What’s up with Pokemon Go and why the hell is it so popular?
Here’s our theory (not at all based on any scientific rationale). We’ll leave that to the person doing his Masters Thesis on Pokemon Go and its effects on the greater Public Consciousness.
- COLLECT THEM ALL! Much like baseball cards or trading cards, you’re incentivised to complete your collection. There’s something satisfying and competitive about completing something. Like finishing a crossword puzzle or getting all the 12 back Kenner Star Wars action figures.
- LEVEL UP AND KEEP GOING. Very similar to #1 above but different. In addition to COLLECTING THEM ALL you also get to level up. When you level up you get bigger and better Pokemon.
- COLLECT THEM ALL! AGAIN! After you finish #1, you’ll realise that you #2 means you get better-powered Pokemon so you’ll need to rinse and repeat #1 again. It’s the equivalent of dying in Super Mario and starting again. Except you don’t actually die, you have unlimited one-ups and you continually get buffed with increasingly powerful Super Magic Mushrooms.
- BEAT OTHER PEOPLE’S (POKEMON) UP. The more time you spend in the game, the better your Pokemon. Use your badass Pokemon as an extension of your persona. Set your big guy up in a gym and take other people down. Because you know, it’s not gonna happen IRL.
- IT’S FREE! We love free stuff.
- EVERYONE IS PLAYING IT. Call it Fear Of Missing Out, jumping on the bandwagon or just plain ole curiosity.
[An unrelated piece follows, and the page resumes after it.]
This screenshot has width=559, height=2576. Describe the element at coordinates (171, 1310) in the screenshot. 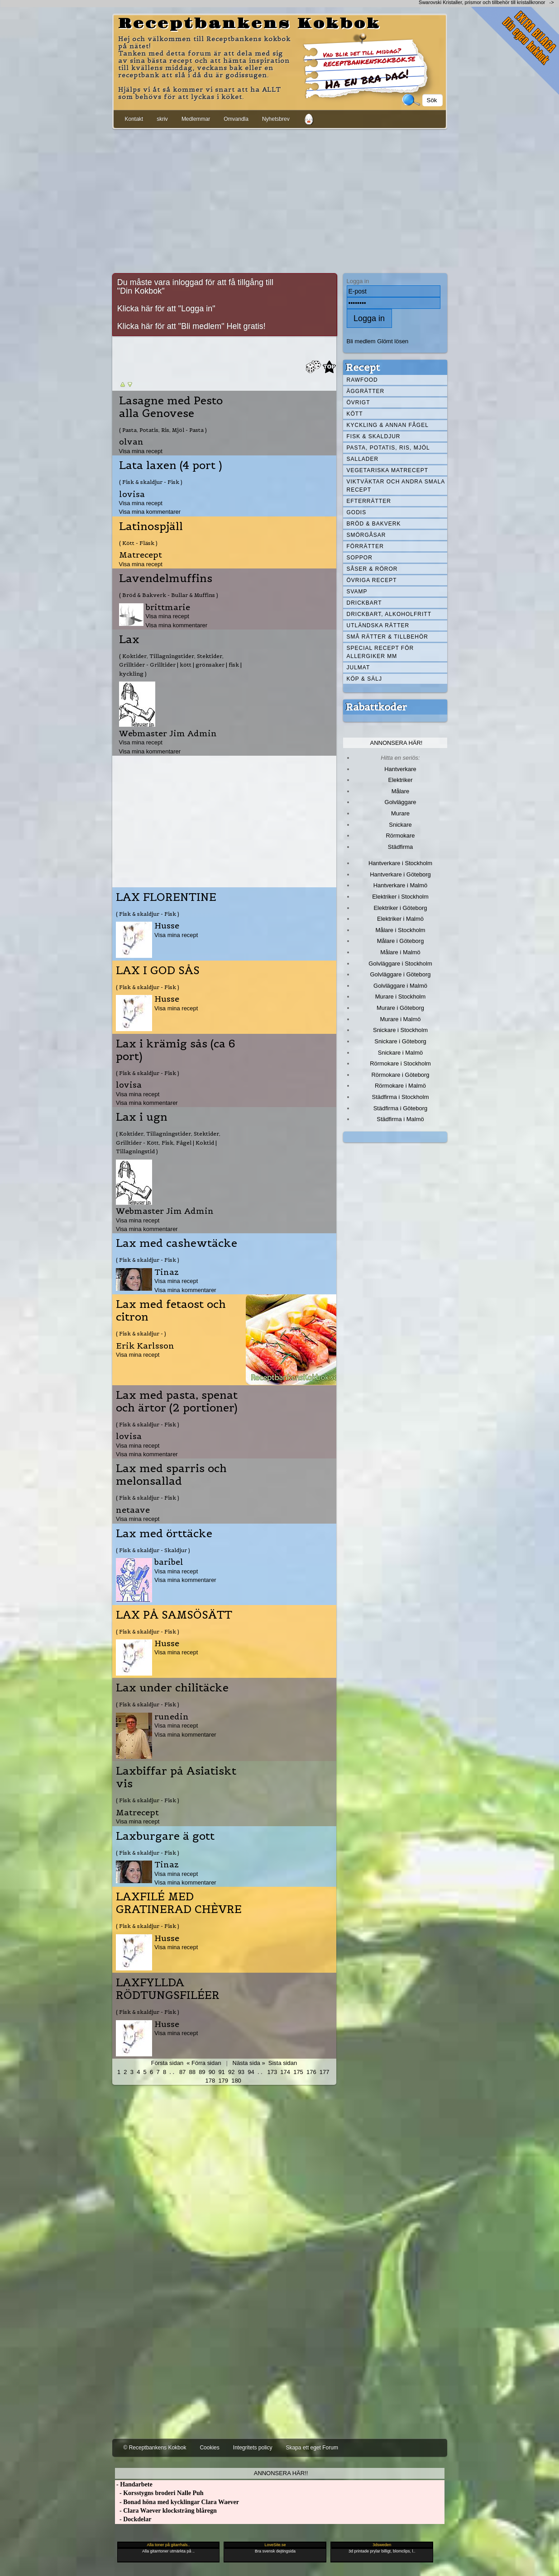

I see `Lax med fetaost och citron` at that location.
I mean if mum’s playing it, I gotta check it out.
- BOYS LOVE IT. SO DO GIRLS. While video games demographics skew slightly in favour of the boys (Japan is the odd exception to the rule), Pokemon Go transcends gender. How cute is it to see couples ‘Pokemon hunting’ together. Awww shucks.
- YOU GET TO EXERCISE! Walk 5km to hatch some eggs and burn some calories. Sure it’s a Win-Win. Just remember to look up and enjoy the scenery sometime.
- MAGIKARP. Because a floppy fish is so damn cute FFS.